Suzanne’s fingers tensed on the sarcenet of her skirt. “Was there a Caruthers son who disappeared around that time?”
“Only one way to find out.” Harry scanned the shelves. “You do have a
Debrett’s,
don’t you, Rannoch? Deadly dull, but it does have its uses at times like these.”
“Alistair would have had a full set. He had an outsider’s fascination with the aristocracy.” Malcolm dragged over a set of library steps and retrieved a gilt-spined volume from one of the higher shelves. He carried it over to the library table and set it down on the brown-veined marble in the light of a brace of candles. “Odd,” he said, opening the book.
“What?” Suzanne moved to her husband’s side.
“There’s a marker in the book on the page with the Dewhurst listing.” Malcolm pulled out a paper and turned it over in his hands. “It appears to be a bill from Alistair’s tailor.
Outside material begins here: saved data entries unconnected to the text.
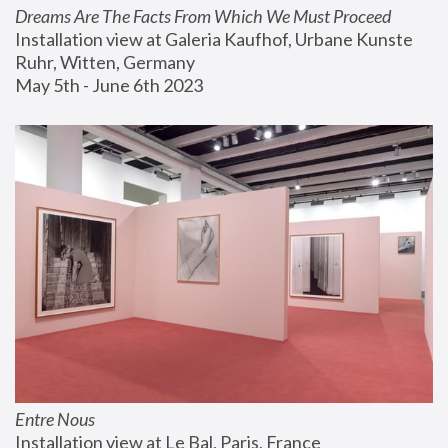
Dreams Are The Facts From Which We Must Proceed
Installation view at Galeria Kaufhof, Urbane Kunste 
Ruhr, Witten, Germany
May 5th - June 6th 2023
Entre Nous
Installation view at Le Bal, Paris, France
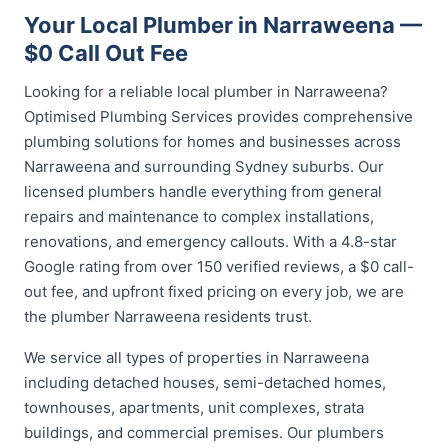
Your Local Plumber in Narraweena —
$0 Call Out Fee
Looking for a reliable local plumber in Narraweena?
Optimised Plumbing Services provides comprehensive
plumbing solutions for homes and businesses across
Narraweena and surrounding Sydney suburbs. Our
licensed plumbers handle everything from general
repairs and maintenance to complex installations,
renovations, and emergency callouts. With a 4.8-star
Google rating from over 150 verified reviews, a $0 call-
out fee, and upfront fixed pricing on every job, we are
the plumber Narraweena residents trust.
We service all types of properties in Narraweena
including detached houses, semi-detached homes,
townhouses, apartments, unit complexes, strata
buildings, and commercial premises. Our plumbers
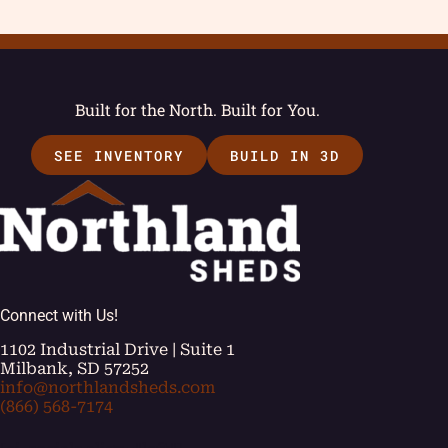
Built for the North. Built for You.
SEE INVENTORY
BUILD IN 3D
Connect with Us!
1102 Industrial Drive | Suite 1
Milbank, SD 57252
info@northlandsheds.com
(866) 568-7174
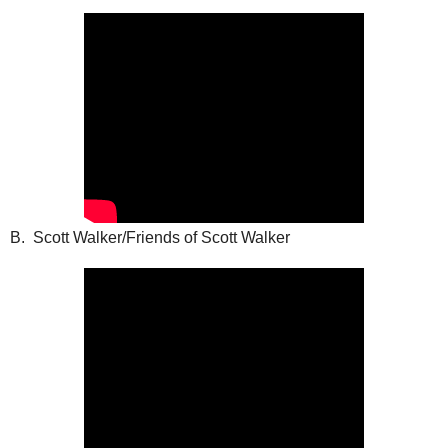
B. Scott Walker/Friends of Scott Walker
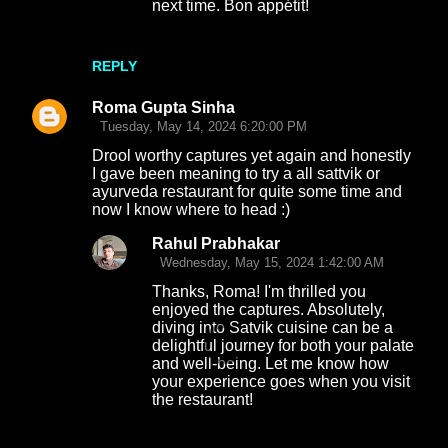
next time. Bon appétit!
REPLY
Roma Gupta Sinha
Tuesday, May 14, 2024 6:20:00 PM
Drool worthy captures yet again and honestly
I gave been meaning to try a all sattvik or
ayurveda restaurant for quite some time and
now I know where to head :)
Rahul Prabhakar
Wednesday, May 15, 2024 1:42:00 AM
Thanks, Roma! I'm thrilled you
enjoyed the captures. Absolutely,
diving into Satvik cuisine can be a
delightful journey for both your palate
and well-being. Let me know how
your experience goes when you visit
the restaurant!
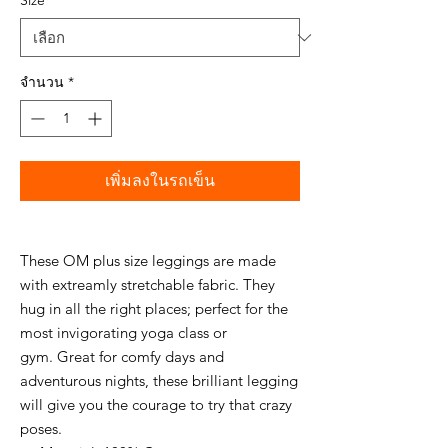
Size
*
จำนวน
*
เพิ่มลงในรถเข็น
These OM plus size leggings are made
with extreamly stretchable fabric. They
hug in all the right places; perfect for the
most invigorating yoga class or
gym. Great for comfy days and
adventurous nights, these brilliant legging
will give you the courage to try that crazy
poses.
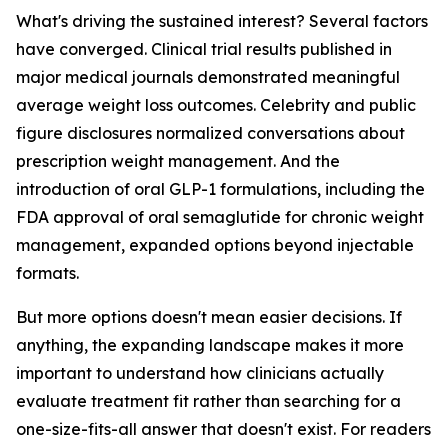
What's driving the sustained interest? Several factors
have converged. Clinical trial results published in
major medical journals demonstrated meaningful
average weight loss outcomes. Celebrity and public
figure disclosures normalized conversations about
prescription weight management. And the
introduction of oral GLP-1 formulations, including the
FDA approval of oral semaglutide for chronic weight
management, expanded options beyond injectable
formats.
But more options doesn't mean easier decisions. If
anything, the expanding landscape makes it more
important to understand how clinicians actually
evaluate treatment fit rather than searching for a
one-size-fits-all answer that doesn't exist. For readers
But what’s interesting is that he was looking up the family.” Malcolm ran his finger down the page of names that marked the line of a noble house. “Guilaume Caruthers came over with William the Conqueror, who made him a baron. Henry the Fifth created the first baron’s several-times-great-grandson Viscount Caruthers after Agincourt and then Henry the Eighth made his great-great-grandson the first Earl Dewhurst. His son—” Malcolm froze, his finger on the page. “His eldest son, Robert, is listed as presumed dead in 1592.”
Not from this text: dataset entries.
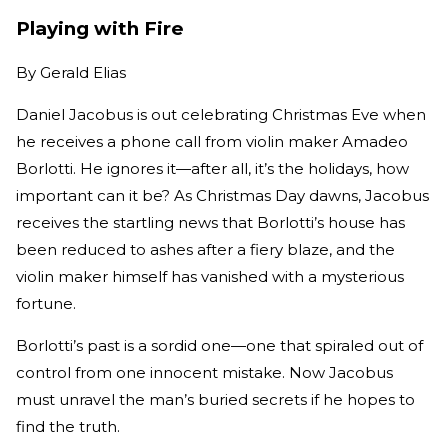
Playing with Fire
By
Gerald Elias
Daniel Jacobus is out celebrating Christmas Eve when
he receives a phone call from violin maker Amadeo
Borlotti. He ignores it—after all, it’s the holidays, how
important can it be? As Christmas Day dawns, Jacobus
receives the startling news that Borlotti’s house has
been reduced to ashes after a fiery blaze, and the
violin maker himself has vanished with a mysterious
fortune.
Borlotti’s past is a sordid one—one that spiraled out of
control from one innocent mistake. Now Jacobus
must unravel the man’s buried secrets if he hopes to
find the truth.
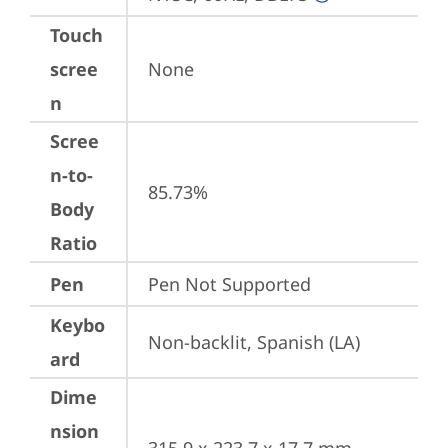
Touch
scree
None
n
Scree
n-to-
85.73%
Body
Ratio
Pen
Pen Not Supported
Keybo
Non-backlit, Spanish (LA)
ard
Dime
nsion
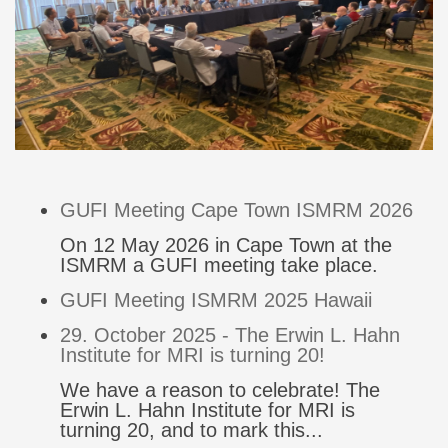
GUFI Meeting Cape Town ISMRM 2026
On 12 May 2026 in Cape Town at the
ISMRM a GUFI meeting take place.
GUFI Meeting ISMRM 2025 Hawaii
29. October 2025 - The Erwin L. Hahn
Institute for MRI is turning 20!
We have a reason to celebrate! The
Erwin L. Hahn Institute for MRI is
turning 20, and to mark this...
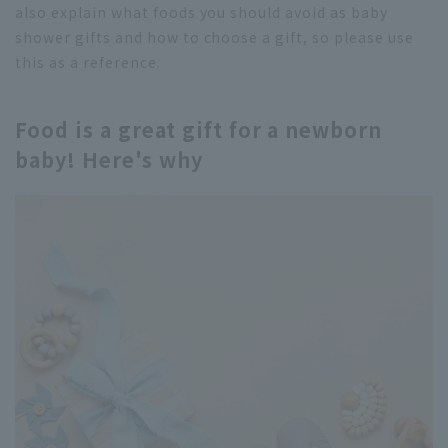
also explain what foods you should avoid as baby
shower gifts and how to choose a gift, so please use
this as a reference.
Food is a great gift for a newborn
baby! Here's why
“Not so surprising perhaps,” Raoul said. “A young aristocrat with a love of the theatre. The only way he could pursue that life would have been to disappear.”
“You make it sound like an easy choice,” Cordelia said.
“Easy? Not in the least. But for a chance to work with Shakespeare and pursue his dream instead of managing estates and hobnobbing at court—I can understand him making it.”
“So can I,” Cordelia said.
“But Woolright and Eleanor Harleton married,” Suzanne said. “And had children. Including a son.”
Malcolm nodded. “While Dewhurst is descended from Woolright’s younger brother. Which means there’s another whole line out there who are the rightful heirs to the Dewhurst earldom.”
“And Alistair Rannoch had figured it out,” Suzanne said. “Though he’d have had no particular reason to use it against Dewhurst.”
“But Harleton would.” Malcolm’s mouth turned grim. “Suppose Harleton showed the manuscript to Alistair.”
“Alistair was hardly a Shakespearean scholar, but he had enough wit to investigate those lines,” Raoul said. “Especially if Harleton pointed them out to him as the key to the hiding place. And if Alistair shared his information with Harleton—”
“Harleton might have tried to use it to blackmail Dewhurst into protecting him from Carfax,” Malcolm said. “But Dewhurst decided it was safer to get rid of both men who could threaten his possession of the title.”
Suzanne’s hands closed on her elbows. “Dewhurst has to know there’s no controlling the manuscript now.”
“No,” Malcolm agreed. “That’s why he stopped trying to recover it. But he’d be worried about who else Harleton might have told or who could put the pieces together—”
Suzanne met her husband’s gaze. “Crispin.”